The first thing you would notice about me, after the colourful skirts on my ample hips, the necklace resting on the blossoming bust, and my bright tights, is my hair, which is rapidly turning silver.
I got my first grey hair aged 12, and now, aged 32 I am nearly at the tipping point – the grey is winning the battle!

Me two years ago
I am young to be going grey I know. But I have always been older than my years. My mother always said that when I was born she looked into my eyes and saw an old soul. Many people have said I am wise beyond my years. And now my hair proclaims that fact.
But I notice, that even amongst women 10, 20, 30 years older, I stand out for being my natural colour. For embracing the moonlight in my hair, rather than covering it up with a bottle. And it makes me feel unsure – do people think I am old, or ugly, or embarrassing? Or do they think this about themselves? What is so wrong about women getting older and fleshier and more fully themselves, echoing physically what is happening spiritually? It seems perfectly acceptable for men in our culture… so why not us?

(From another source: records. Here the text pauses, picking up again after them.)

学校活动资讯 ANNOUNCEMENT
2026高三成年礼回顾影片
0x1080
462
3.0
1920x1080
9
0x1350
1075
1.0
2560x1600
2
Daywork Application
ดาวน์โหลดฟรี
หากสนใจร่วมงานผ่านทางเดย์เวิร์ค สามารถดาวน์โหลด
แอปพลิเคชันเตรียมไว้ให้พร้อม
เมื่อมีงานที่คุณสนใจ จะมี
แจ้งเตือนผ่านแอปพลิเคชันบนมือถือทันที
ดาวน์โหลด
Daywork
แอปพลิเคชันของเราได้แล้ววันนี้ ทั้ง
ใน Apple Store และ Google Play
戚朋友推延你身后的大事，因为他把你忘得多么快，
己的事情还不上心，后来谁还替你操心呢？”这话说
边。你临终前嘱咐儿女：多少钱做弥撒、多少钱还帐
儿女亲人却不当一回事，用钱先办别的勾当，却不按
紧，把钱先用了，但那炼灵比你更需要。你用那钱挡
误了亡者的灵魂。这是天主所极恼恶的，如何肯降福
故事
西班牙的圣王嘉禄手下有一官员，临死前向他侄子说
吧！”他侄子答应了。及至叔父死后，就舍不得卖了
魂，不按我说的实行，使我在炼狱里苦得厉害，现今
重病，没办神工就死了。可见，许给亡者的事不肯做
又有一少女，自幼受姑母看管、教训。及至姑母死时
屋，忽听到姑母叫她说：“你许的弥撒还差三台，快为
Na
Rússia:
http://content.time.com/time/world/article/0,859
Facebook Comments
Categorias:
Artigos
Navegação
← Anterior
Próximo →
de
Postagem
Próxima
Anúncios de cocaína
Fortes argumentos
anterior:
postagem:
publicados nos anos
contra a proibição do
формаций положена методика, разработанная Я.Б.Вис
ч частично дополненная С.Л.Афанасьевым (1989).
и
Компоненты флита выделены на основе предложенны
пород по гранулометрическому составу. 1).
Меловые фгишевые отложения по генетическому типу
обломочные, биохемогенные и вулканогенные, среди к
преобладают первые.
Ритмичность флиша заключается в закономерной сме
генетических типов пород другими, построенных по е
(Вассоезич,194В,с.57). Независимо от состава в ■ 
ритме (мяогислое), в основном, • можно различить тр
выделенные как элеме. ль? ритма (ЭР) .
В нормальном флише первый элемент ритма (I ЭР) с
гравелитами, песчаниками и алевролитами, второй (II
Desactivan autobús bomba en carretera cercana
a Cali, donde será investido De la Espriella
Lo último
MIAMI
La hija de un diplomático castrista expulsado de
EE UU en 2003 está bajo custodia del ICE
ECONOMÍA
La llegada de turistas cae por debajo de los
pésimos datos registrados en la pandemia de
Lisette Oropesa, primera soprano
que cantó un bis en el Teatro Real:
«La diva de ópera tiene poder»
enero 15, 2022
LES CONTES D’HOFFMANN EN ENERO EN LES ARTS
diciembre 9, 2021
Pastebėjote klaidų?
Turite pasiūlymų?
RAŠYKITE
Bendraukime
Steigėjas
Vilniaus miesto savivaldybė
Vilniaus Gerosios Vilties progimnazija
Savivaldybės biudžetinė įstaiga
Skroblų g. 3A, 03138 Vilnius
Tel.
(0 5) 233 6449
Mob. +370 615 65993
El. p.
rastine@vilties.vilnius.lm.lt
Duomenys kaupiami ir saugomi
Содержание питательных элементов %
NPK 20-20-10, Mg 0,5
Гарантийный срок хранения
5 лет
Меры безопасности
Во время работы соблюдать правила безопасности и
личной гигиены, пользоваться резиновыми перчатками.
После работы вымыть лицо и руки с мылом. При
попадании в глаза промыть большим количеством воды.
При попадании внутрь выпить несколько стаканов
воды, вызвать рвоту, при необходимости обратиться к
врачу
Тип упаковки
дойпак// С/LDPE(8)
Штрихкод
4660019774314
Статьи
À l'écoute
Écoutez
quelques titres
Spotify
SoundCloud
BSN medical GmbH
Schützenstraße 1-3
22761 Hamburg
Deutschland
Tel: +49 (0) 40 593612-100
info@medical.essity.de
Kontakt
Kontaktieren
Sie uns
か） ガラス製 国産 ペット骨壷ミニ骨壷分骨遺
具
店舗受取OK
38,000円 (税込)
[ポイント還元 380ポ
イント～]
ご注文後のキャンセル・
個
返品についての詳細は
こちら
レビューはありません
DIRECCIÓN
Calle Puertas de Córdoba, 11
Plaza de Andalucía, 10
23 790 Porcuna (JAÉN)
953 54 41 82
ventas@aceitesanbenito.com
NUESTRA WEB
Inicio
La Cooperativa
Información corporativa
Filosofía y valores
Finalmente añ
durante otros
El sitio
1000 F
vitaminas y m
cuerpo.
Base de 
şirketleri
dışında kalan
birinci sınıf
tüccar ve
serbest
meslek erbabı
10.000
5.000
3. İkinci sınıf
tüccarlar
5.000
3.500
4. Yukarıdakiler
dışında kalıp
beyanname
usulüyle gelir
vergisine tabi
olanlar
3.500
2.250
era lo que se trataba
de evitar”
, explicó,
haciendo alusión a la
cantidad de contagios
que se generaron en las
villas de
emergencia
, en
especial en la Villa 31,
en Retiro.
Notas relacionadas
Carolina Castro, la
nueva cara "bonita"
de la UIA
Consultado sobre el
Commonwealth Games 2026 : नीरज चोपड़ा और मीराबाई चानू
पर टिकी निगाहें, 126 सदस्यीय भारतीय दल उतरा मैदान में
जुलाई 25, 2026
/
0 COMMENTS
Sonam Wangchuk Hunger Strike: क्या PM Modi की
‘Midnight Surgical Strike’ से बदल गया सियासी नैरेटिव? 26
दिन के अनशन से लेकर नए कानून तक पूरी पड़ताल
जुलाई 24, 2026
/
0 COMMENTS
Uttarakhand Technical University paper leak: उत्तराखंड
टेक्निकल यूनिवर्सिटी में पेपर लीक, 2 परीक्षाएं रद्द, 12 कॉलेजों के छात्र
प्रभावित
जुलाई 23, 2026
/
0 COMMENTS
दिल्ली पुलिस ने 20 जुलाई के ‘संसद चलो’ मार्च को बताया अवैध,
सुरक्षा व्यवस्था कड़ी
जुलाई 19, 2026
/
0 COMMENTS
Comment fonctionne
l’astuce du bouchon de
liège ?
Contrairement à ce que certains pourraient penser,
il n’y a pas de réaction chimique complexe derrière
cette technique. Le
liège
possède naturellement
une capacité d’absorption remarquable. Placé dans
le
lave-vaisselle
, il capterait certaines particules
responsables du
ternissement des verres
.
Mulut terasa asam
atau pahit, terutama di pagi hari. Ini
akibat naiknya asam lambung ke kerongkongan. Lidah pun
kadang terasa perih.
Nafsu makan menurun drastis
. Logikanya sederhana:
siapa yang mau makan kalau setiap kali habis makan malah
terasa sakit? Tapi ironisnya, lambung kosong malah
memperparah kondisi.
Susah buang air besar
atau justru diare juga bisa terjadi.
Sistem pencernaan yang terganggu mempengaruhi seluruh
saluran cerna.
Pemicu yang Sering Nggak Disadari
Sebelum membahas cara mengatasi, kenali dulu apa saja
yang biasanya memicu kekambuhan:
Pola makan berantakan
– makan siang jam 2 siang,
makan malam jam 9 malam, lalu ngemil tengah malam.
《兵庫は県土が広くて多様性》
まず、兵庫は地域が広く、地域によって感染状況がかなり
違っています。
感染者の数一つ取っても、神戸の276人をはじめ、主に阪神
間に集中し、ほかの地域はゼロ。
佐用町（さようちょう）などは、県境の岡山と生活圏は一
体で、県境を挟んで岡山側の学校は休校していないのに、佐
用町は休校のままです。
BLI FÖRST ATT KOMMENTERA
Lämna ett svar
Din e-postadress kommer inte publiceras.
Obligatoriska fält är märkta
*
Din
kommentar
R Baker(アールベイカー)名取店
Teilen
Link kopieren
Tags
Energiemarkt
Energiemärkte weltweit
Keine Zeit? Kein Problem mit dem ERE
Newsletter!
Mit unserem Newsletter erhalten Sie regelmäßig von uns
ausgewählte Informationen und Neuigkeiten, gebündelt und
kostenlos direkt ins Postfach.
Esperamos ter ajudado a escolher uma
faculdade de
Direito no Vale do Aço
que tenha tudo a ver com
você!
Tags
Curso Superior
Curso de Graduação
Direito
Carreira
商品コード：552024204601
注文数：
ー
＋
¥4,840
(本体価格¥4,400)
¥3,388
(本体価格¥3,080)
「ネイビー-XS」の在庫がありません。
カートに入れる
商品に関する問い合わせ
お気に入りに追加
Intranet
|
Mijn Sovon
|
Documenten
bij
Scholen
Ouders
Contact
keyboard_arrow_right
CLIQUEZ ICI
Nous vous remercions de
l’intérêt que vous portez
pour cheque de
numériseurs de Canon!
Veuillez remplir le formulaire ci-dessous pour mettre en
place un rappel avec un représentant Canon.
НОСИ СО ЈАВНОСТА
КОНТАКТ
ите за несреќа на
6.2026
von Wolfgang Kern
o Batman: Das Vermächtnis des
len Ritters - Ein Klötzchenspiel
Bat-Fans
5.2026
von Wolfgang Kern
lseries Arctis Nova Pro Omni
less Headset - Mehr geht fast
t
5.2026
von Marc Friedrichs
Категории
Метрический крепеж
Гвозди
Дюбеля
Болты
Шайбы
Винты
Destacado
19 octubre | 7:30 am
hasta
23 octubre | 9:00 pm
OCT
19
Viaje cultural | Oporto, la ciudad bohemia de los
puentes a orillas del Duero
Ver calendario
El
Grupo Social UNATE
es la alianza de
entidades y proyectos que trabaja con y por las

What every woman does to feel good about herself and her body is her choice. But in this culture of ours it often is not a free choice, but one made out of shame, embarrassment and conformity. I remember reading a feature in The Guardian not that long ago on older women in the media – aged between 50 and 75 – and not not of them had a grey hair on their heads.
What I know is that for me, every silver hair is a strand of wisdom, a lesson learned, an experience gained, a shock survived. Each one is a precious part of who I am, so I am not about to cover them up.
Just as I am not going to diet away my voluptuous curves. I am a woman embodied in time and memory. This is my body – each curve, each stretchmark tells a story of love and loss, hard work and heart break, and joy in abundance. Why would I choose to smooth it away and pretend I was still a teenager.
I was a teenager once. And I hated it. Hated my body – which was “perfect”. Where now I know who I am and find great satisfaction in it. Most of the time!
However, I reserve the right, at some point in the future to dye my hair a rainbow – not to cover up, but to shine and embrace my Creative Rainbow Mama in all her glorious colours!